Five takeaways from Indiana’s loss to Penn State

  • 02/07/2016 12:17 pm in

Indiana suffered its most disappointing loss of the season so far on Saturday night as the Hoosiers fell 68-63 to Penn State at the Bryce Jordan Center. It was just the third Big Ten win this season for Penn State and dropped IU to 19-5 overall and 9-2 in the Big Ten.

Here’s a look at five takeaways from the loss to the Nittany Lions:

· Indiana’s best player struggled, so the Hoosiers struggled: Indiana has one great player on its roster: Yogi Ferrell. There are other good players, guys who are potential pros and other role players who can make an impact on a given night.

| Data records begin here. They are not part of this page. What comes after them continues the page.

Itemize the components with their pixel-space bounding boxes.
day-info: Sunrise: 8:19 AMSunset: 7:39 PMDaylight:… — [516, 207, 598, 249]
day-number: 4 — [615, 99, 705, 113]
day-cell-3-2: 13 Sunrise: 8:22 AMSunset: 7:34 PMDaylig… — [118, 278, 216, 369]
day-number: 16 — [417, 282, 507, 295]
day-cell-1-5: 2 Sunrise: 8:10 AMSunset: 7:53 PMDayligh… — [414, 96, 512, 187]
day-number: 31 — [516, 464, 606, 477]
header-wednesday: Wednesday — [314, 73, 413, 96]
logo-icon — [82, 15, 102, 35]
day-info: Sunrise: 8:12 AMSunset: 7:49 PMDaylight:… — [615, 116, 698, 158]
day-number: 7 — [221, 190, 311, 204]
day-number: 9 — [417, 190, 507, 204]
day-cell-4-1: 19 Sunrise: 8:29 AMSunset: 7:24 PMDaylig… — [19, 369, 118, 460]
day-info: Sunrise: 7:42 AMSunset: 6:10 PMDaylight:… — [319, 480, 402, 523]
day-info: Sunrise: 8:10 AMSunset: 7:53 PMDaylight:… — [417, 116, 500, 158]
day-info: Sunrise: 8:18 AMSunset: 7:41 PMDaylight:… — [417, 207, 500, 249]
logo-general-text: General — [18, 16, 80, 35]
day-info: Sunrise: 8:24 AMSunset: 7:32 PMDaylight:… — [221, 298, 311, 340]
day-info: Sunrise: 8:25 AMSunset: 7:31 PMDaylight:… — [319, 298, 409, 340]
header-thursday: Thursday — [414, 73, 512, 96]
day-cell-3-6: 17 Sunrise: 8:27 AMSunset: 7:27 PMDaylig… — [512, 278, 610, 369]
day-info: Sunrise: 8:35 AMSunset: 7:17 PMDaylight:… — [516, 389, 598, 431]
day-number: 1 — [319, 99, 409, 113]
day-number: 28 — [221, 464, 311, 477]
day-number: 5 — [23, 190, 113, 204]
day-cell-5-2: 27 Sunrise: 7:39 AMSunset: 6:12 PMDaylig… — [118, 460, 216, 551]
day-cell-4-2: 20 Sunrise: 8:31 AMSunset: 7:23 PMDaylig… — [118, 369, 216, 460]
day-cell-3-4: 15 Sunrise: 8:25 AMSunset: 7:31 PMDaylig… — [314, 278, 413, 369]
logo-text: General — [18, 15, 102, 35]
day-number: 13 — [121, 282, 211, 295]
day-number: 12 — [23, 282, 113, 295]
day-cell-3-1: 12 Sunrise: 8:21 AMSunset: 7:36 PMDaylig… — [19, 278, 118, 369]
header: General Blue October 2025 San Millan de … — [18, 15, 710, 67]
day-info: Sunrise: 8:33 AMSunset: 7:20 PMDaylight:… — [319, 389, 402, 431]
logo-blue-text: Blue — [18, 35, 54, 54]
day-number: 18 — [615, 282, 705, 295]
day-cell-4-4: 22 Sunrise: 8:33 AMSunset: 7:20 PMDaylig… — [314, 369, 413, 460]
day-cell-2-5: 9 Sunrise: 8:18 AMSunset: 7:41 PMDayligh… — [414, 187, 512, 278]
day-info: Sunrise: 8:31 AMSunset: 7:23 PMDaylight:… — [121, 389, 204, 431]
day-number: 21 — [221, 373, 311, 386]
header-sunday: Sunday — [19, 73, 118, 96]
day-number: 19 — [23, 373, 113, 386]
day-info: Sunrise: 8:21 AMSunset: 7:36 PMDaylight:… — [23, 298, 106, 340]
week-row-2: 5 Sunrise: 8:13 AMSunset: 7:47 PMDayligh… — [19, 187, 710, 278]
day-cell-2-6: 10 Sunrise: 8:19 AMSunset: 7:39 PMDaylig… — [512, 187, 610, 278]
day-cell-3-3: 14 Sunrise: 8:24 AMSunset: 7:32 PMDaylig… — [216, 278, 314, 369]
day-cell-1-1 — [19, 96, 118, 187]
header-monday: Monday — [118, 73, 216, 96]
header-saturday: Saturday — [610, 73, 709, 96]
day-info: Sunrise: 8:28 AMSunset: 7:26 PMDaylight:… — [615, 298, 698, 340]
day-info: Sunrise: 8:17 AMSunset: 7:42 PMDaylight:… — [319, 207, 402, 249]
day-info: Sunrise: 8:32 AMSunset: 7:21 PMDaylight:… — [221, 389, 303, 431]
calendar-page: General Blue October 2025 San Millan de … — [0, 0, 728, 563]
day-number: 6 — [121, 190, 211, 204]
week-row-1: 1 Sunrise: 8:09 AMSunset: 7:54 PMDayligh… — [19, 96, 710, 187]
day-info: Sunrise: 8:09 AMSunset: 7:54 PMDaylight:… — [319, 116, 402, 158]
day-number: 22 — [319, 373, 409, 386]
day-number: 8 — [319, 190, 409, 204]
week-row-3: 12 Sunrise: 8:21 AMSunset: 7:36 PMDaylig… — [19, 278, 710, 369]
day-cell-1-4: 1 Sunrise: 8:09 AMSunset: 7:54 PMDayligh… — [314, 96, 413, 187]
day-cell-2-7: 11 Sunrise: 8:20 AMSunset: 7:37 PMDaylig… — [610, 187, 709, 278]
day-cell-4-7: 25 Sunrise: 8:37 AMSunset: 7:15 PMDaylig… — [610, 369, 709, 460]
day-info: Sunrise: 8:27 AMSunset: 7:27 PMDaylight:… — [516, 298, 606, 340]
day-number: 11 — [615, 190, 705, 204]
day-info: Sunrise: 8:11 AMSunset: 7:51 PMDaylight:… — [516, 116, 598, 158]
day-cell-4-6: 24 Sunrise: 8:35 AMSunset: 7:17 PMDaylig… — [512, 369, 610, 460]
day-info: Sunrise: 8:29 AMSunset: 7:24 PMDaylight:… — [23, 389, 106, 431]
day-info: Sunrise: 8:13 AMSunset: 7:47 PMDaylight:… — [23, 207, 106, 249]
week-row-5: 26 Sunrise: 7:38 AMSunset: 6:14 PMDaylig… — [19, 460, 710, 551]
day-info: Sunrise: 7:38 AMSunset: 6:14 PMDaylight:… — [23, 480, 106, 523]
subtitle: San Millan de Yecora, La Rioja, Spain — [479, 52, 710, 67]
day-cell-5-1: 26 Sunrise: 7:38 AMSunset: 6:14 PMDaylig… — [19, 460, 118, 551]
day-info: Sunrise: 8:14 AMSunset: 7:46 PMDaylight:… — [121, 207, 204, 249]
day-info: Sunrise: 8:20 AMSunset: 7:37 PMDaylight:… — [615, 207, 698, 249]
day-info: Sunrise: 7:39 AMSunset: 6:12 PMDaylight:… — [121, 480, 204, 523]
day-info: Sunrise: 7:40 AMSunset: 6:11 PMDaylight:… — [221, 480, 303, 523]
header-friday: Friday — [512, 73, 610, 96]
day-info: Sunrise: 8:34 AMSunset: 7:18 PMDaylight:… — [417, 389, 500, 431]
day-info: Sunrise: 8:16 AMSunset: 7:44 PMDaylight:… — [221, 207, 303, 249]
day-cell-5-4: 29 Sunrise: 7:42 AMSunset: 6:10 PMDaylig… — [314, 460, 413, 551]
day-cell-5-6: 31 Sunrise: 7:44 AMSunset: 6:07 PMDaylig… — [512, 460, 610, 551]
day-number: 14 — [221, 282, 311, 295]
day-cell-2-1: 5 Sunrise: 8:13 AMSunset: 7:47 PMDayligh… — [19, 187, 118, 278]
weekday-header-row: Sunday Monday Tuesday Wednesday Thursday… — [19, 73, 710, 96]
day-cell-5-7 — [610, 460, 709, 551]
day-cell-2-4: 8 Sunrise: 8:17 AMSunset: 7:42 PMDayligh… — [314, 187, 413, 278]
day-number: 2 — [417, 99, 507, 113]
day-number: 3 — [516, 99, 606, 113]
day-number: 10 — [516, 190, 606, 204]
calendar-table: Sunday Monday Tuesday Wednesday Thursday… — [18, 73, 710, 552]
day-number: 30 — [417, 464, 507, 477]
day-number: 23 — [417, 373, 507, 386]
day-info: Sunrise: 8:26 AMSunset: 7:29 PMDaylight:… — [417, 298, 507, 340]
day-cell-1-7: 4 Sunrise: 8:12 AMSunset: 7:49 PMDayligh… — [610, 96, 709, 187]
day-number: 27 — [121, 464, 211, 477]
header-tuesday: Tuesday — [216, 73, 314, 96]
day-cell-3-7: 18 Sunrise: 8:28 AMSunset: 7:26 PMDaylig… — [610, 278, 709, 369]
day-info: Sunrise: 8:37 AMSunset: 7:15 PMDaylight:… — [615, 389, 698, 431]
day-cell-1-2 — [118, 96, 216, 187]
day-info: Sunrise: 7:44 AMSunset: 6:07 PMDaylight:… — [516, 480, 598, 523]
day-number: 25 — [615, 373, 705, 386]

But Ferrell is the engine that makes Indiana go. And when he struggles, as he did against Penn State in shooting 3-of-12 and committing five turnovers, Indiana is very beatable. As the chart below shows, Ferrell is scoring 2.1 points less per game in losses and his shooting percentages as well as assists take a dip. This isn’t a revelation, nor is it surprising, but it’s reality for a team that is highly dependent on its best player to perform in order to win.


· Thomas Bryant didn’t impact the game nearly enough and the blame lies in many places: One of the things Indiana will learn when it watches a replay of Saturday’s loss is that it didn’t do nearly enough to get the ball to its freshman big man.

Bryant never got into the flow of the game early because fouls sent him to the bench. That’s on Bryant.

The McDonald’s All-American sat for a large stretch of the first half only to return and pick up a third foul just before halftime. With the game close and clearly still within reach, perhaps keeping Bryant on the bench to make sure he didn’t pick up a third would have been the better play. But Bryant picked up the third and was on the bench to start the second half.

When he was on the floor for 24 minutes, Bryant took just four shots and hit 4-of-5 free throws, but looked frustrated at the lack of post touches as teammates continued to brick perimeter shots. As we wrote a couple of weeks ago, Indiana had been doing a great job of finding Bryant and playing inside-out, but that wasn’t the case on Saturday.

· Early turnovers are killing Indiana’s starts: This isn’t news to anyone who watches the Hoosiers with regularity, but turnovers early in the game continue to be a major problem.

Indiana’s turnover percentage in the first eight minutes at Michigan was over 31 percent. At Penn State, it was nearly 50 percent. The Hoosiers have an elite offense, but those numbers are not sustainable.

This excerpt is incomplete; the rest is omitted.